Business

Candy Crush boss keeps AI away from level design as revenue tops $1 billion

Paula Ingvar says King uses AI tools for testing, but its long-running mobile hit still depends on human designers.

Hana Yoshida

By Hana Yoshida · Markets Reporter

3 min read

Candy Crush boss keeps AI away from level design as revenue tops $1 billion
Photo: Fortune

Candy Crush Saga remains a major earner 14 years after launch, with Fortune reporting annual revenue of $1 billion and more than 150 million monthly players. Its manager, Paula Ingvar, says the game’s future depends on keeping humans in charge of the creative work as artificial intelligence spreads through gaming.

The mobile puzzle game, created by King and launched in 2012, began with 65 levels. Fortune reported that it now has more than 20,000, with related titles including Soda Saga and Jelly Saga.
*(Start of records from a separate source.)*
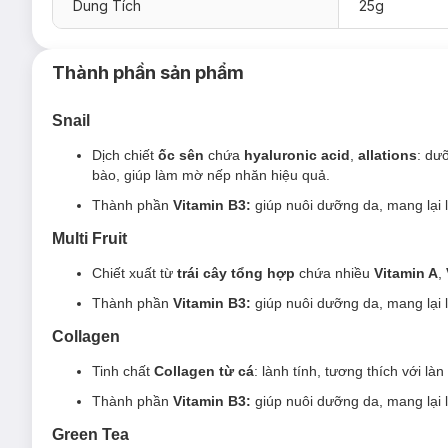
Dung Tích
25g
Thành phần sản phẩm
Snail
Dịch chiết
ốc sên
chứa
hyaluronic acid
,
allations
: dư
bào, giúp làm mờ nếp nhăn hiệu quả.
Thành phần
Vitamin B3:
giúp nuôi dưỡng da, mang lại 
Multi Fruit
Chiết xuất từ
trái cây tổng hợp
chứa nhiều
Vitamin A
,
Thành phần
Vitamin B3:
giúp nuôi dưỡng da, mang lại 
Collagen
Tinh chất
Collagen từ cá
:
lành tính, tương thích với l
Thành phần
Vitamin B3:
giúp nuôi dưỡng da, mang lại 
Green Tea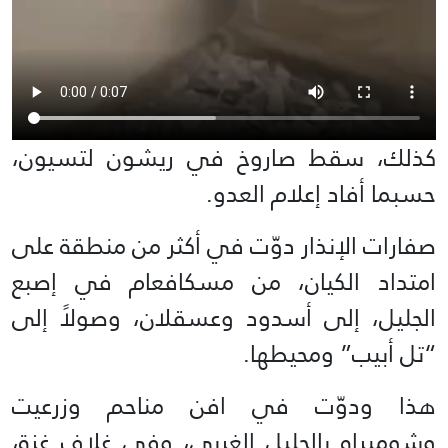
كذلك، سقط صاروخ في ريشون لتسيون،
حسبما أفاد إعلام العدو.
صفارات الإنذار دوّت في أكثر من منطقة على
امتداد الكيان، من مسكافعام في إصبع
الجليل، إلى أسدود وعسقلان، وصولاً إلى
“تل أبيب” ومحيطها.
هذا ودوّت في افن مناحم وزرعيت
وشوميراه بالجليل الغربي، وفي غلاف غزة،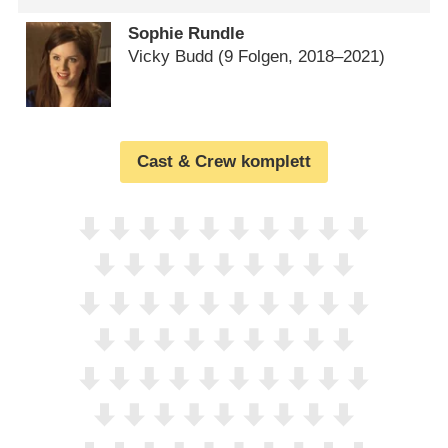
Sophie Rundle
Vicky Budd
(9 Folgen, 2018⁠–⁠2021)
Cast & Crew komplett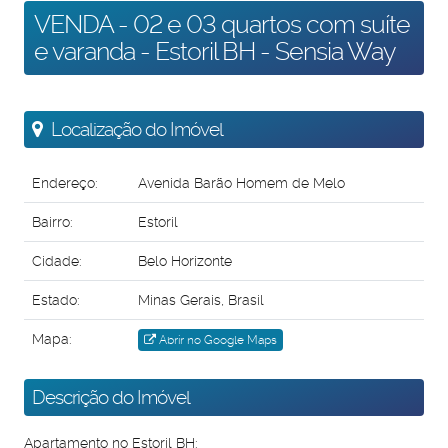
VENDA - 02 e 03 quartos com suíte
e varanda - Estoril BH - Sensia Way
Localização do Imóvel
Endereço:
Avenida Barão Homem de Melo
Bairro:
Estoril
Cidade:
Belo Horizonte
Estado:
Minas Gerais, Brasil
Mapa:
Abrir no Google Maps
Descrição do Imóvel
Apartamento no Estoril BH: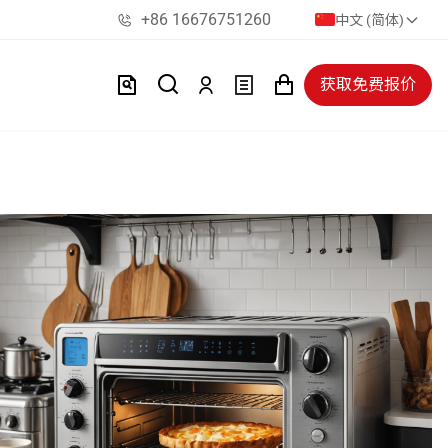
+86 16676751260
中文 (简体)
获取免费报价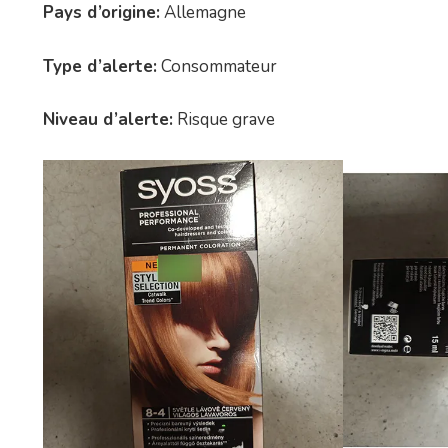
Pays d’origine:
Allemagne
Type d’alerte:
Consommateur
Niveau d’alerte:
Risque grave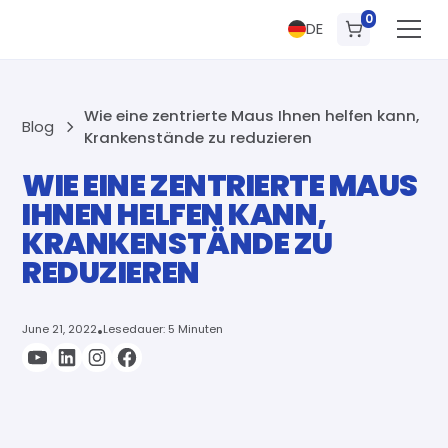
0
DE
Wie eine zentrierte Maus Ihnen helfen kann,
Blog
Krankenstände zu reduzieren
WIE EINE ZENTRIERTE MAUS
IHNEN HELFEN KANN,
KRANKENSTÄNDE ZU
REDUZIEREN
June 21, 2022
•
Lesedauer: 5 Minuten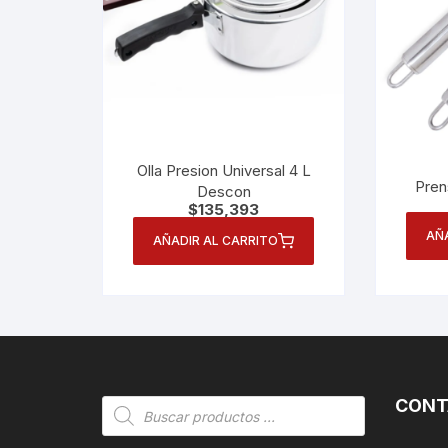
Olla Presion Universal 4 L
Pren
Descon
$
135,393
AÑ
AÑADIR AL CARRITO
CONT
Búsqueda
de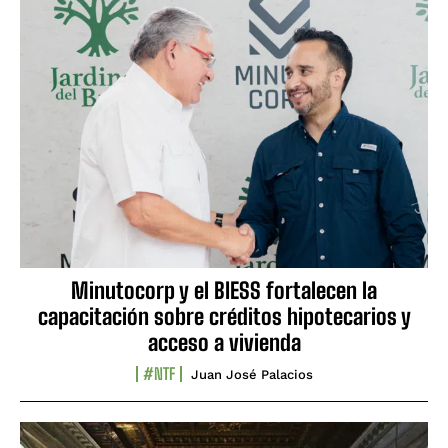
Minutocorp y el BIESS fortalecen la
capacitación sobre créditos hipotecarios y
acceso a vivienda
#NTF
Juan José Palacios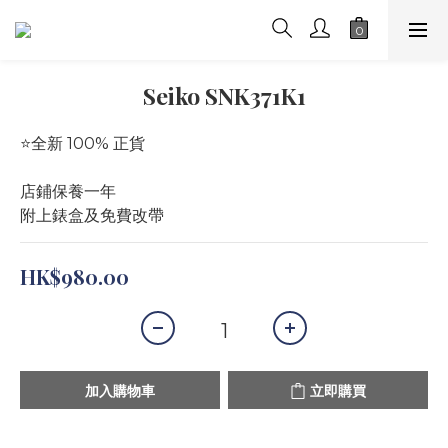
Seiko SNK371K1
⭐️全新 100% 正貨
店鋪保養一年
附上錶盒及免費改帶
HK$980.00
加入購物車
立即購買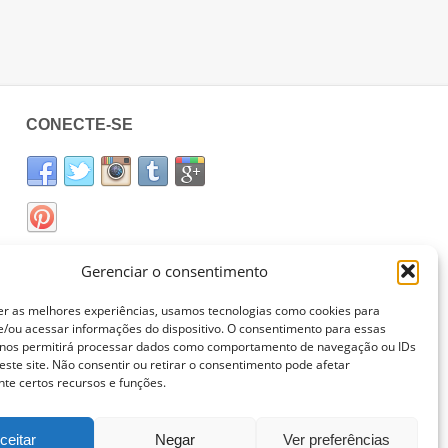
CONECTE-SE
Gerenciar o consentimento
er as melhores experiências, usamos tecnologias como cookies para
/ou acessar informações do dispositivo. O consentimento para essas
 nos permitirá processar dados como comportamento de navegação ou IDs
este site. Não consentir ou retirar o consentimento pode afetar
te certos recursos e funções.
ceitar
Negar
Ver preferências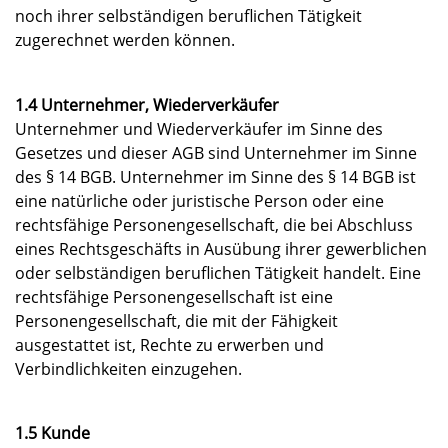
noch ihrer selbständigen beruflichen Tätigkeit
zugerechnet werden können.
1.4 Unternehmer, Wiederverkäufer
Unternehmer und Wiederverkäufer im Sinne des
Gesetzes und dieser AGB sind Unternehmer im Sinne
des § 14 BGB. Unternehmer im Sinne des § 14 BGB ist
eine natürliche oder juristische Person oder eine
rechtsfähige Personengesellschaft, die bei Abschluss
eines Rechtsgeschäfts in Ausübung ihrer gewerblichen
oder selbständigen beruflichen Tätigkeit handelt. Eine
rechtsfähige Personengesellschaft ist eine
Personengesellschaft, die mit der Fähigkeit
ausgestattet ist, Rechte zu erwerben und
Verbindlichkeiten einzugehen.
1.5 Kunde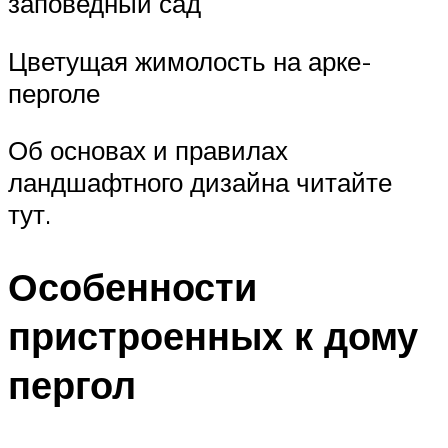
заповедный сад
Цветущая жимолость на арке-
перголе
Об основах и правилах
ландшафтного дизайна читайте
тут.
Особенности
пристроенных к дому
пергол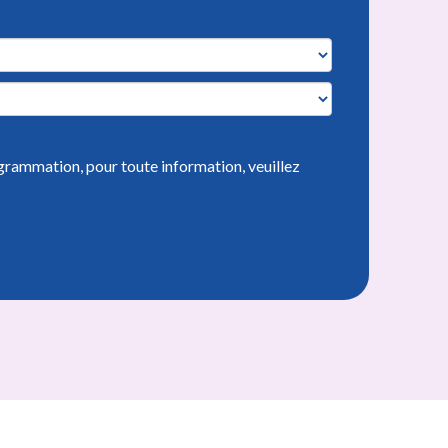
grammation, pour toute information, veuillez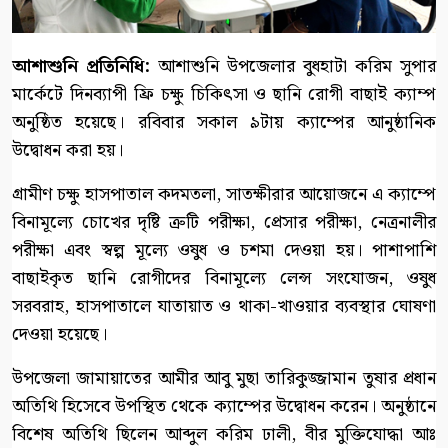
আশাশুনি প্রতিনিধি:
আশাশুনি উপজেলার বুধহাটা করিম সুপার
মার্কেটে দিনব্যাপী ফ্রি চক্ষু চিকিৎসা ও ছানি রোগী বাছাই ক্যাম্প
অনুষ্ঠিত হয়েছে। রবিবার সকাল ৯টায় ক্যাম্পের আনুষ্ঠানিক
উদ্বোধন করা হয়।
গ্রামীণ চক্ষু হাসপাতাল কদমতলা, সাতক্ষীরার আয়োজনে এ ক্যাম্পে
বিনামূল্যে চোখের দৃষ্টি ত্রুটি পরীক্ষা, প্রেসার পরীক্ষা, নেত্রনালীর
পরীক্ষা এবং স্বল্প মূল্যে ওষুধ ও চশমা দেওয়া হয়। পাশাপাশি
বাছাইকৃত ছানি রোগীদের বিনামূল্যে লেন্স সংযোজন, ওষুধ
সরবরাহ, হাসপাতালে যাতায়াত ও থাকা-খাওয়ার ব্যবস্থার ঘোষণা
দেওয়া হয়েছে।
উপজেলা জামায়াতের আমীর আবু মুছা তারিকুজ্জামান তুষার প্রধান
অতিথি হিসেবে উপস্থিত থেকে ক্যাম্পের উদ্বোধন করেন। অনুষ্ঠানে
বিশেষ অতিথি ছিলেন আব্দুল করিম ঢালী, বীর মুক্তিযোদ্ধা আঃ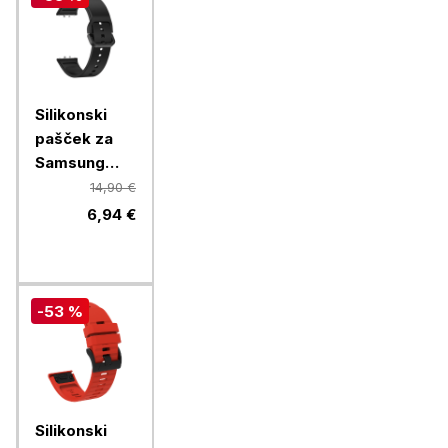
Silikonski
pašček za
Samsung
Galaxy Fit3,
14,90 €
črn
6,94 €
-53 %
Silikonski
Microsoft became the owner of King through its $69 billion acquisition of Activision Blizzard in 2023. Activision had bought King in 2016 for $5.9 billion, a deal Fortune said now looks favorable given Candy Crush’s continued revenue.

Gaming is a large global business, valued at $386 billion in 2026, according to market research firm Gitnux as cited by Fortune. Gitnux also estimates that about 350,000 people work directly in the industry.

AI has a role, but not the main one

Ingvar, Candy Crush’s general manager in Stockholm, told Fortune that King uses automated bot systems to test new game progression in roughly 20 to 30 minutes. She said the earlier alternative was releasing some features directly to players, sometimes hurting the experience.

She drew a line at handing over level creation. Ingvar told Fortune that level design and game design remain skilled work that needs designers, artists and other experts close to the player experience.

According to Ingvar, the appeal of Candy Crush levels comes from the sense that a player is trying to beat a challenge made by another person. She said King sees little player value in placing agentic AI between designers and players or outsourcing parts of creation to such systems.

Ingvar also told Fortune that some people have assumed for years that Candy Crush levels were machine-made. She said the game’s 21,000-plus levels are handmade by level designers, and that King expects players to recognize the difference.

A game built for short sessions

Fortune described Candy Crush as a casual game designed for brief play, including sessions lasting only a few minutes. Ingvar said King wants the game to fit into players’ lives rather than demand long stretches of attention.

The company has also kept the game available on a broad range of mobile devices, Ingvar told Fortune. She said King supports older hardware and offline play so more people can use the game, even when those choices add costs.

The audience is central to the business model. Fortune reported that 62% of Candy Crush players are women, and that the game makes about 95% of its income from in-app purchases under a freemium model.

A January survey by Ampere Analysis, cited by Fortune, found that women were more likely than men to make in-app purchases, even though men spend more on gaming overall. David Glance, a software academic at the University of Western Australia, previously wrote in The Conversation that Activision’s purchase of King gave it access to mobile gaming and a large female audience.

Ingvar also linked broader diversity to better decision-making. She told Fortune that leaders need to pay attention to gender, nationality, experience and age when building teams, saying change will not happen without deliberate hiring strategies.

This story draws on original reporting from Fortune.